Two blogs concerned with genetics give a full explanation of why the attempts by this “international team of AIDS scientists” to rule out chance correlation were flawed. Some of the gene bits (SNPs) used as “tests” were not independent of the Duffy gene; others were poor discriminators between European and African ancestry, and therefore unsatisfactory for gauging the proportional ancestry of African Americans; and the choice of SNPs raised the suspicion that they had initially been looked at for possible correlations with “HIV” and only later for ancestry-indicating tests; see “DARC and HIV: a false positive due to population structure?” and “Duffy-HIV association: an odd choice of ancestry markers”.
An HIV-gene claim analogous to the Duffy one was made some years ago about the supposedly protective properties of CCR5 genes with a particular deletion (Δ32), because that is found in European but not in African populations. But it’s present in only a small proportion of Europeans, and moreover its distribution varies enormously from north to south. It’s also present to a negligible extent in North Africa, whereas HIV is as uncommon in North Africa as it is in Europe.

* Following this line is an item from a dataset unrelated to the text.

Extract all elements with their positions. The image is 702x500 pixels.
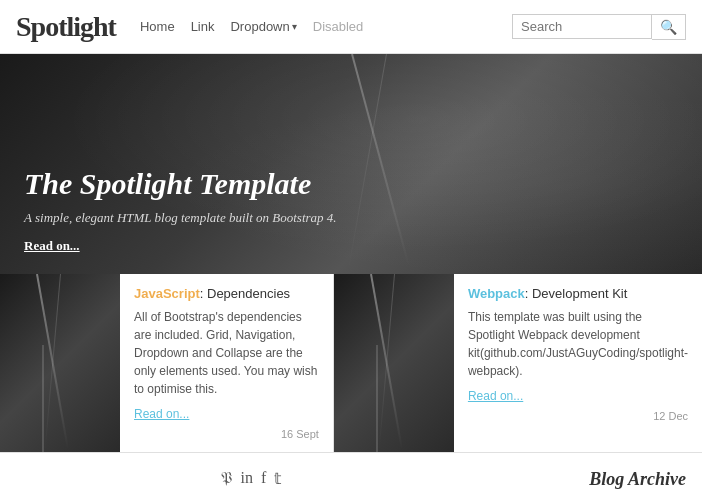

For comparison, “HIV” rates, with North African countries in bold; “HIV” should increase from red to pale yellow regions if CCR5delta32 protects against it:
Albania, Algeria, Bosnia/Herzegovina, Bulgaria, Croatia, Cyprus, Czech Republic, Egypt, Libya, Romania, Slovakia, Slovenia, Turkey <0.2%; Finland, Germany, Hungary, Malta, Morocco, Norway, Poland, Tunisia 0.1; Denmark, Greece, Iceland, Ireland, Netherlands, Serbia/Montenegro, Sweden, United Kingdom 0.2; Austria, Belgium 0.3; France, Portugal, Switzerland 0.4; Italy 0.5, Spain 0.6 (UNAIDS 2006 report on the global AIDS epidemic)
These quite typical episodes illustrate something that science writers and journalists do not usually know but should know—indeed, that it would be good for everyone to know:
REAL SCIENCE ISN’T NEWS
“Real science”, the stuff that is almost universally regarded as reliable, trustworthy, in fact true, is not and cannot be the latest, newest “breakthrough”, because it takes time and the critiquing and testing by other investigators to determine how much validity any new claim has. The real, reliable science is what’s been around long enough to have been thoroughly tested. Science is made trustworthy not by any formulaic “scientific method” but by a knowledge filter of the criticisms and repetitions and modifications and disproofs rendered by other researchers and peer reviewers.
Those who cover science for the media should learn to be as cautiously suspicious of “scientists” and “scientific” institutions as they mostly are of politicians, political institutions, business executives, and corporations. Scientists are no less human than other people, and they are no less capable of being corrupted by career ambitions and pressures, by “the system”, by taking goodies “because it doesn’t hurt anyone” “because everybody does it” and “If I didn’t do it, someone else would”.
Modern-day “Big Science” does not fit the traditional view of a quasi-religious vocation attracting disinterested truth-seekers who form an intellectual free market in which an invisible hand safeguards against error; modern-day “Big Science” is an array of bureaucracies that produce knowledge monopolies and research cartels.